We'd like to think that this will all be over relatively soon, that the perils from the pandemic will recede by the end of this year or by the end of the next. And right-wing politicians like Trump and Bolsonaro are glad to foster an illusion of safety so that they can justify trying to send people back to work for the benefit of the capitalist class. But these efforts by the reactionary political factions to downplay the crisis will only further seal the neoliberal world's dark fate.
In contrast to the efficient and well-calculated approaches to fighting the pandemic that socialist countries like China have carried out, the response from the capitalist countries has been hindered by numerous systemic obstacles towards effectively combating an outbreak. In the United States, which is where the most COVID-19 deaths have happened, these detrimental factors within capitalism have been the most obvious: lack of an adequate healthcare system amid decades of austerity, lack of a social safety net strong enough to maintain people's livelihoods during quarantine, a federal government that's been unwilling to seriously address the virus for fear of losing too many corporate profits, a reactionary population that is so fixated on "liberty" that they start calling COVID-19 a hoax, political polarization that makes it a partisan issue to take the pandemic seriously.
This situation is paralleled in Brazil, whose president has largely destroyed the social safety net and then implored people to ignore the movement restrictions put in place by the country's governors. This has caused Brazil to have the most COVID-19 deaths apart from the U.S. It's no wonder why the next two most-affected countries are Russia and India, or that Chile and the U.K. also rank within the top ten countries with the most deaths from the pandemic. All of these places have been deeply influenced by neoliberal policies, which has made them especially susceptible to the virus.
While most of them don't have openly denialistic leaders like Trump and Bolsonaro, their very economic systems are incompatible with the China-style measures that have been shown to defeat a pandemic. Under neoliberalism, people's ability to stay at home is limited by how much their bosses and their plutocrat-controlled governments are willing to let them shelter from the virus. Unlike in China, where millions of people were very effectively quarantined while the police did their shopping, the U.S. has undergone haphazard movement restrictions that the president tried to undermine long before they could have had a meaningful impact.
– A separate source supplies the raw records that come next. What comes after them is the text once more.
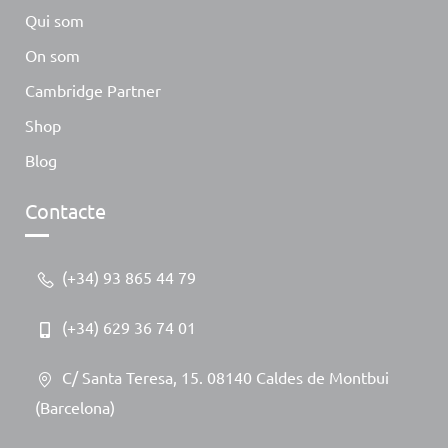
Qui som
On som
Cambridge Partner
Shop
Blog
Contacte
(+34) 93 865 44 79
(+34) 629 36 74 01
C/ Santa Teresa, 15. 08140 Caldes de Montbui
(Barcelona)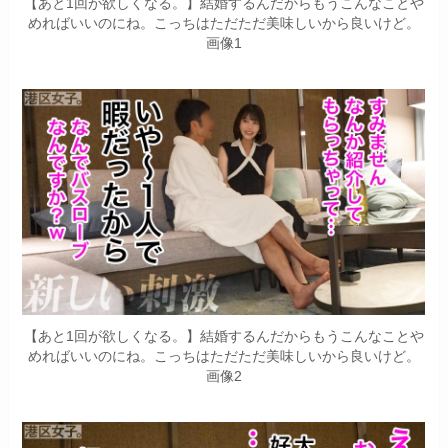
【あと1回が欲しくなる。】結婚するんだからもうこんなことや
めればいいのにね。こっちはただただ美味しいから良いけど。
画像1
【あと1回が欲しくなる。】結婚するんだからもうこんなことや
めればいいのにね。こっちはただただ美味しいから良いけど。
画像2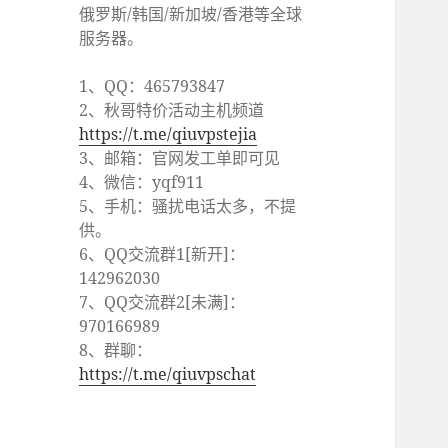
俄罗斯/韩国/新加坡/香港等全球
服务器。
1、QQ：465793847
2、秋哥特价活动主机频道
https://t.me/qiuvpstejia
3、邮箱：官网发工单即可见
4、微信：yqf911
5、手机：骚扰电话太多，不提
供。
6、QQ交流群1[新开]：
142962030
7、QQ交流群2[未满]：
970166989
8、群聊：
https://t.me/qiuvpschat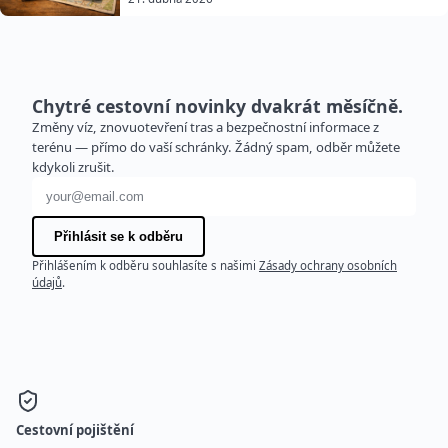
Chytré cestovní novinky dvakrát měsíčně.
Změny víz, znovuotevření tras a bezpečnostní informace z
terénu — přímo do vaší schránky. Žádný spam, odběr můžete
kdykoli zrušit.
E-mailová adresa
Přihlásit se k odběru
Přihlášením k odběru souhlasíte s našimi
Zásady ochrany osobních
údajů
.
Cestovní pojištění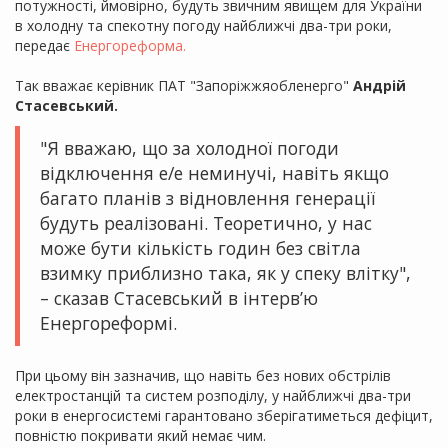
потужності, ймовірно, будуть звичним явищем для України
в холодну та спекотну погоду найближчі два-три роки,
передає
Енергореформа.
Так вважає керівник ПАТ "Запоріжжяобленерго"
Андрій
Стасевський.
"Я вважаю, що за холодної погоди
відключення е/е неминучі, навіть якщо
багато планів з відновлення генерації
будуть реалізовані. Теоретично, у нас
може бути кількість годин без світла
взимку приблизно така, як у спеку влітку",
– сказав Стасевський в інтерв’ю
Енергореформі.
При цьому він зазначив, що навіть без нових обстрілів
електростанцій та систем розподілу, у найближчі два-три
роки в енергосистемі гарантовано зберігатиметься дефіцит,
повністю покривати який немає чим.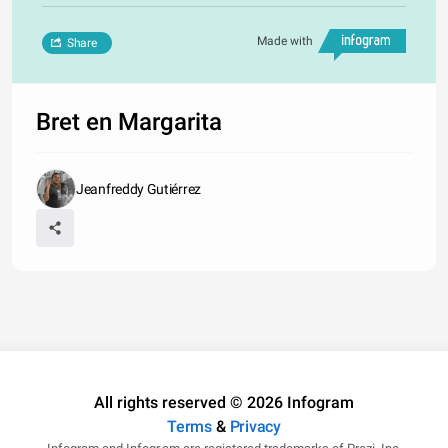
Made with
Share
Bret en Margarita
Jeanfreddy Gutiérrez
All rights reserved © 2026 Infogram
Terms
&
Privacy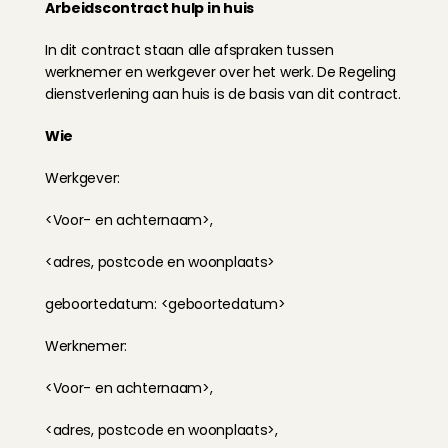
Arbeidscontract hulp in huis
In dit contract staan alle afspraken tussen 
werknemer en werkgever over het werk. De Regeling 
dienstverlening aan huis is de basis van dit contract.
Wie
Werkgever:
<Voor- en achternaam>,
<adres, postcode en woonplaats>
geboortedatum: <geboortedatum>
Werknemer:
<Voor- en achternaam>,
<adres, postcode en woonplaats>,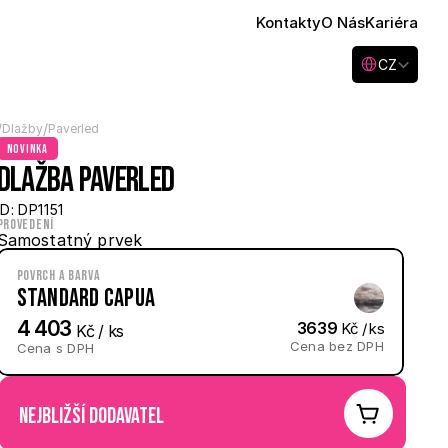
Kontakty
O Nás
Kariéra
Select Language
CZ
/
/
Dlažby
Paverled
novinka
Dlažba Paverled
ID: DP1151
Provedení
Samostatný prvek
Povrch a barva
Standard Capua
4 403
3639
 Kč / ks
 Kč / ks
Cena bez DPH
Cena s DPH
nejbližší dodavatel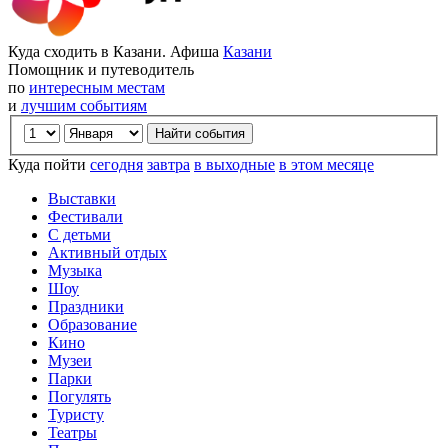
Куда сходить в Казани. Афиша
Казани
Помощник и путеводитель
по
интересным местам
и
лучшим событиям
Куда пойти
сегодня
завтра
в выходные
в этом месяце
Выставки
Фестивали
С детьми
Активный отдых
Музыка
Шоу
Праздники
Образование
Кино
Музеи
Парки
Погулять
Туристу
Театры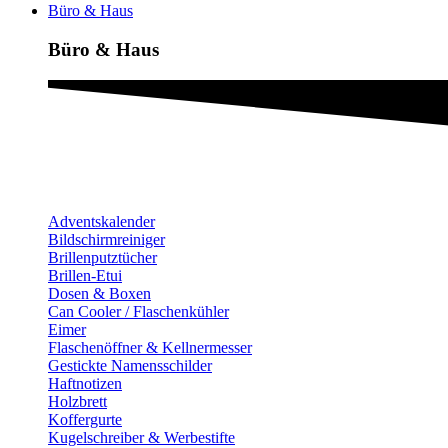
Büro & Haus
Büro & Haus
Adventskalender
Bildschirmreiniger
Brillenputztücher
Brillen-Etui
Dosen & Boxen
Can Cooler / Flaschenkühler
Eimer
Flaschenöffner & Kellnermesser
Gestickte Namensschilder
Haftnotizen
Holzbrett
Koffergurte
Kugelschreiber & Werbestifte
People have also been largely forced to violate the lockdown restrictions and the safety advice, because going back to work has often been their only way to keep access to housing, food, and healthcare. In the neoliberal world, the infrastructure and resources simply haven't been available to bring about a COVID-19 response that matches that of China, Vietnam, the DPRK, and other socialist nations.
The capitalist class within these neoliberal countries has even been able to use this cruel reality to make a case for forcing people back to work. The financial ruin, stress, and suicidal depression that poor people in neoliberal countries have experienced as a result of being in quarantine is portrayed as evidence that lifting the movement restrictions will cause more good than harm. Effectively fighting the pandemic, they've argued, would be too costly for our capitalist society.
Fitting the social-Darwinist nature of the system we live in, sacrificing the lives of those most vulnerable to the virus has been implicitly viewed as necessary for the wellbeing of the people who can afford a botched pandemic response. If the rich will be alright, the resolution is seen as good enough.